Exercise goal - Without including the pictures, copy each line below exactly as it reads.

Record excerpts -
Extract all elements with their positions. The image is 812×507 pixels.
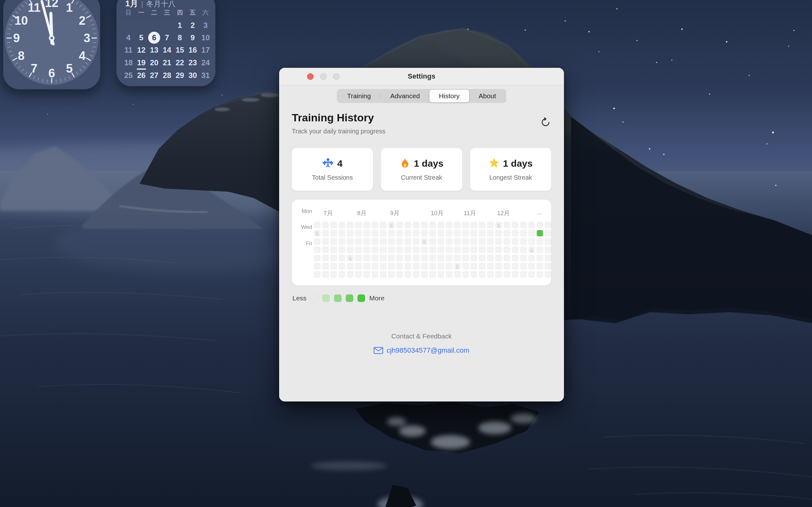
calendar-weekday-label: 一 bbox=[138, 9, 144, 16]
clock-numeral: 12 bbox=[45, 0, 58, 9]
calendar-day: 7 bbox=[165, 33, 169, 42]
heatmap-cell bbox=[429, 238, 436, 245]
calendar-weekday-label: 二 bbox=[151, 9, 157, 16]
star bbox=[622, 121, 623, 123]
star bbox=[775, 185, 776, 186]
heatmap-cell bbox=[331, 222, 337, 228]
settings-window: Settings TrainingAdvancedHistoryAbout Tr… bbox=[279, 68, 564, 401]
star bbox=[788, 46, 789, 47]
tab-advanced[interactable]: Advanced bbox=[380, 90, 429, 102]
heatmap-cell bbox=[314, 255, 320, 261]
heatmap-cell bbox=[471, 222, 477, 228]
heatmap-cell bbox=[355, 255, 362, 261]
heatmap-cell bbox=[438, 238, 444, 245]
heatmap-cell bbox=[479, 263, 485, 269]
contact-label: Contact & Feedback bbox=[292, 332, 551, 340]
heatmap-day-label: Fri bbox=[293, 240, 312, 247]
heatmap-cell bbox=[545, 246, 551, 253]
calendar-day: 14 bbox=[163, 46, 171, 55]
heatmap-cell bbox=[520, 271, 526, 278]
heatmap-cell bbox=[339, 246, 345, 253]
heatmap-cell bbox=[512, 255, 518, 261]
tab-bar: TrainingAdvancedHistoryAbout bbox=[279, 85, 564, 103]
heatmap-cell bbox=[520, 255, 526, 261]
star bbox=[726, 41, 728, 43]
tab-about[interactable]: About bbox=[469, 90, 506, 102]
star bbox=[565, 20, 566, 21]
clock-numeral: 1 bbox=[66, 1, 72, 14]
heatmap-cell bbox=[545, 222, 551, 228]
heatmap-cell bbox=[388, 238, 395, 245]
heatmap-cell bbox=[388, 271, 395, 278]
heatmap-cell bbox=[331, 246, 337, 253]
heatmap-cell bbox=[537, 255, 543, 261]
tab-training[interactable]: Training bbox=[338, 90, 380, 102]
heatmap-cell bbox=[421, 263, 427, 269]
heatmap-month-label: 11月 bbox=[464, 209, 476, 217]
heatmap-cell bbox=[405, 222, 411, 228]
contact-email-link[interactable]: cjh985034577@gmail.com bbox=[387, 346, 469, 354]
heatmap-cell bbox=[528, 238, 535, 245]
star bbox=[671, 60, 672, 61]
clock-widget[interactable]: 123456789101112 bbox=[3, 0, 100, 89]
heatmap-cell bbox=[496, 246, 502, 253]
heatmap-cell bbox=[462, 230, 469, 236]
heatmap-cell bbox=[487, 271, 494, 278]
heatmap-cell bbox=[363, 255, 370, 261]
heatmap-cell bbox=[462, 222, 469, 228]
heatmap-cell bbox=[363, 222, 370, 228]
heatmap-cell bbox=[446, 230, 452, 236]
star bbox=[649, 148, 651, 150]
heatmap-cell bbox=[528, 263, 535, 269]
heatmap-cell bbox=[454, 222, 461, 228]
heatmap-cell bbox=[487, 230, 494, 236]
heatmap-cell bbox=[314, 263, 320, 269]
heatmap-cell bbox=[380, 238, 386, 245]
heatmap-cell bbox=[314, 238, 320, 245]
heatmap-cell bbox=[487, 238, 494, 245]
heatmap-cell bbox=[512, 271, 518, 278]
heatmap-cell bbox=[397, 246, 403, 253]
heatmap-cell: 1 bbox=[528, 246, 535, 253]
heatmap-cell bbox=[479, 255, 485, 261]
refresh-button[interactable] bbox=[540, 117, 551, 128]
heatmap-cell bbox=[454, 230, 461, 236]
heatmap-cell bbox=[520, 230, 526, 236]
stat-card: 1 daysLongest Streak bbox=[470, 148, 551, 191]
heatmap-cell bbox=[331, 230, 337, 236]
heatmap-cell bbox=[496, 271, 502, 278]
heatmap-cell bbox=[454, 246, 461, 253]
heatmap-cell bbox=[462, 246, 469, 253]
tab-history[interactable]: History bbox=[429, 90, 469, 102]
heatmap-cell bbox=[528, 271, 535, 278]
titlebar[interactable]: Settings bbox=[279, 68, 564, 85]
calendar-day: 6 bbox=[148, 32, 160, 44]
heatmap-cell bbox=[487, 263, 494, 269]
heatmap-cell bbox=[405, 255, 411, 261]
heatmap-cell bbox=[545, 230, 551, 236]
history-pane: Training History Track your daily traini… bbox=[279, 103, 564, 354]
star bbox=[636, 40, 638, 41]
heatmap-cell bbox=[388, 263, 395, 269]
heatmap-cell bbox=[322, 263, 328, 269]
heatmap-cell bbox=[347, 263, 353, 269]
heatmap-cell bbox=[545, 255, 551, 261]
clock-numeral: 6 bbox=[48, 66, 55, 80]
stat-value: 4 bbox=[337, 158, 343, 169]
heatmap-cell bbox=[462, 263, 469, 269]
calendar-day: 2 bbox=[191, 21, 195, 30]
weightlifter-icon bbox=[322, 158, 334, 168]
heatmap-month-label: 12月 bbox=[497, 209, 510, 217]
flame-icon bbox=[400, 158, 410, 168]
heatmap-cell bbox=[446, 271, 452, 278]
calendar-widget[interactable]: 1月 | 冬月十八 日一二三四五六 1234567891011121314151… bbox=[116, 0, 215, 86]
heatmap-cell bbox=[322, 238, 328, 245]
heatmap-cell bbox=[537, 246, 543, 253]
heatmap-cell bbox=[421, 230, 427, 236]
heatmap-cell bbox=[331, 238, 337, 245]
heatmap-cell bbox=[520, 222, 526, 228]
calendar-day: 31 bbox=[201, 71, 210, 80]
heatmap-cell bbox=[421, 255, 427, 261]
calendar-day: 15 bbox=[176, 46, 184, 55]
heatmap-cell bbox=[496, 263, 502, 269]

Answer section -
Extract all elements with their positions. The image is 812×507 pixels.
calendar-weekday-label: 一 bbox=[138, 9, 144, 16]
clock-numeral: 12 bbox=[45, 0, 58, 9]
calendar-day: 7 bbox=[165, 33, 169, 42]
heatmap-cell bbox=[429, 238, 436, 245]
calendar-weekday-label: 二 bbox=[151, 9, 157, 16]
star bbox=[622, 121, 623, 123]
star bbox=[775, 185, 776, 186]
heatmap-cell bbox=[331, 222, 337, 228]
settings-window: Settings TrainingAdvancedHistoryAbout Tr… bbox=[279, 68, 564, 401]
star bbox=[788, 46, 789, 47]
tab-advanced[interactable]: Advanced bbox=[380, 90, 429, 102]
heatmap-cell bbox=[314, 255, 320, 261]
heatmap-cell bbox=[471, 222, 477, 228]
heatmap-cell bbox=[355, 255, 362, 261]
heatmap-cell bbox=[438, 238, 444, 245]
heatmap-cell bbox=[479, 263, 485, 269]
contact-label: Contact & Feedback bbox=[292, 332, 551, 340]
heatmap-day-label: Fri bbox=[293, 240, 312, 247]
heatmap-cell bbox=[545, 246, 551, 253]
calendar-day: 14 bbox=[163, 46, 171, 55]
heatmap-cell bbox=[520, 271, 526, 278]
heatmap-cell bbox=[339, 246, 345, 253]
heatmap-cell bbox=[512, 255, 518, 261]
tab-bar: TrainingAdvancedHistoryAbout bbox=[279, 85, 564, 103]
heatmap-cell bbox=[520, 255, 526, 261]
star bbox=[726, 41, 728, 43]
tab-about[interactable]: About bbox=[469, 90, 506, 102]
star bbox=[565, 20, 566, 21]
clock-numeral: 1 bbox=[66, 1, 72, 14]
heatmap-cell bbox=[545, 222, 551, 228]
heatmap-cell bbox=[388, 238, 395, 245]
heatmap-cell bbox=[388, 271, 395, 278]
heatmap-cell bbox=[331, 246, 337, 253]
heatmap-cell bbox=[537, 255, 543, 261]
tab-training[interactable]: Training bbox=[338, 90, 380, 102]
heatmap-cell bbox=[421, 263, 427, 269]
heatmap-month-label: 11月 bbox=[464, 209, 476, 217]
heatmap-cell bbox=[405, 222, 411, 228]
contact-email-link[interactable]: cjh985034577@gmail.com bbox=[387, 346, 469, 354]
heatmap-cell bbox=[528, 238, 535, 245]
star bbox=[671, 60, 672, 61]
clock-widget[interactable]: 123456789101112 bbox=[3, 0, 100, 89]
heatmap-cell bbox=[496, 246, 502, 253]
heatmap-cell bbox=[462, 230, 469, 236]
heatmap-cell bbox=[487, 271, 494, 278]
heatmap-cell bbox=[363, 255, 370, 261]
heatmap-cell bbox=[462, 222, 469, 228]
heatmap-cell bbox=[363, 222, 370, 228]
heatmap-cell bbox=[446, 230, 452, 236]
star bbox=[649, 148, 651, 150]
heatmap-cell bbox=[528, 263, 535, 269]
heatmap-cell bbox=[454, 222, 461, 228]
heatmap-cell bbox=[487, 230, 494, 236]
heatmap-cell bbox=[314, 263, 320, 269]
heatmap-cell bbox=[380, 238, 386, 245]
heatmap-cell bbox=[314, 238, 320, 245]
heatmap-cell bbox=[487, 238, 494, 245]
heatmap-cell bbox=[512, 271, 518, 278]
heatmap-cell bbox=[397, 246, 403, 253]
heatmap-cell: 1 bbox=[528, 246, 535, 253]
heatmap-cell bbox=[479, 255, 485, 261]
refresh-button[interactable] bbox=[540, 117, 551, 128]
heatmap-cell bbox=[454, 230, 461, 236]
heatmap-cell bbox=[520, 230, 526, 236]
stat-card: 1 daysLongest Streak bbox=[470, 148, 551, 191]
heatmap-cell bbox=[331, 230, 337, 236]
heatmap-cell bbox=[496, 271, 502, 278]
heatmap-cell bbox=[454, 246, 461, 253]
heatmap-cell bbox=[462, 246, 469, 253]
tab-history[interactable]: History bbox=[429, 90, 469, 102]
heatmap-cell bbox=[528, 271, 535, 278]
titlebar[interactable]: Settings bbox=[279, 68, 564, 85]
calendar-day: 6 bbox=[148, 32, 160, 44]
heatmap-cell bbox=[487, 263, 494, 269]
heatmap-cell bbox=[405, 255, 411, 261]
heatmap-cell bbox=[545, 230, 551, 236]
history-pane: Training History Track your daily traini… bbox=[279, 103, 564, 354]
star bbox=[636, 40, 638, 41]
heatmap-cell bbox=[388, 263, 395, 269]
heatmap-cell bbox=[322, 263, 328, 269]
heatmap-cell bbox=[347, 263, 353, 269]
heatmap-cell bbox=[545, 255, 551, 261]
clock-numeral: 6 bbox=[48, 66, 55, 80]
stat-value: 4 bbox=[337, 158, 343, 169]
heatmap-cell bbox=[462, 263, 469, 269]
calendar-day: 2 bbox=[191, 21, 195, 30]
weightlifter-icon bbox=[322, 158, 334, 168]
heatmap-month-label: 12月 bbox=[497, 209, 510, 217]
flame-icon bbox=[400, 158, 410, 168]
heatmap-cell bbox=[446, 271, 452, 278]
calendar-widget[interactable]: 1月 | 冬月十八 日一二三四五六 1234567891011121314151… bbox=[116, 0, 215, 86]
heatmap-cell bbox=[322, 238, 328, 245]
heatmap-cell bbox=[537, 246, 543, 253]
heatmap-cell bbox=[421, 230, 427, 236]
heatmap-cell bbox=[331, 238, 337, 245]
heatmap-cell bbox=[520, 222, 526, 228]
calendar-day: 31 bbox=[201, 71, 210, 80]
heatmap-cell bbox=[421, 255, 427, 261]
calendar-day: 15 bbox=[176, 46, 184, 55]
heatmap-cell bbox=[496, 263, 502, 269]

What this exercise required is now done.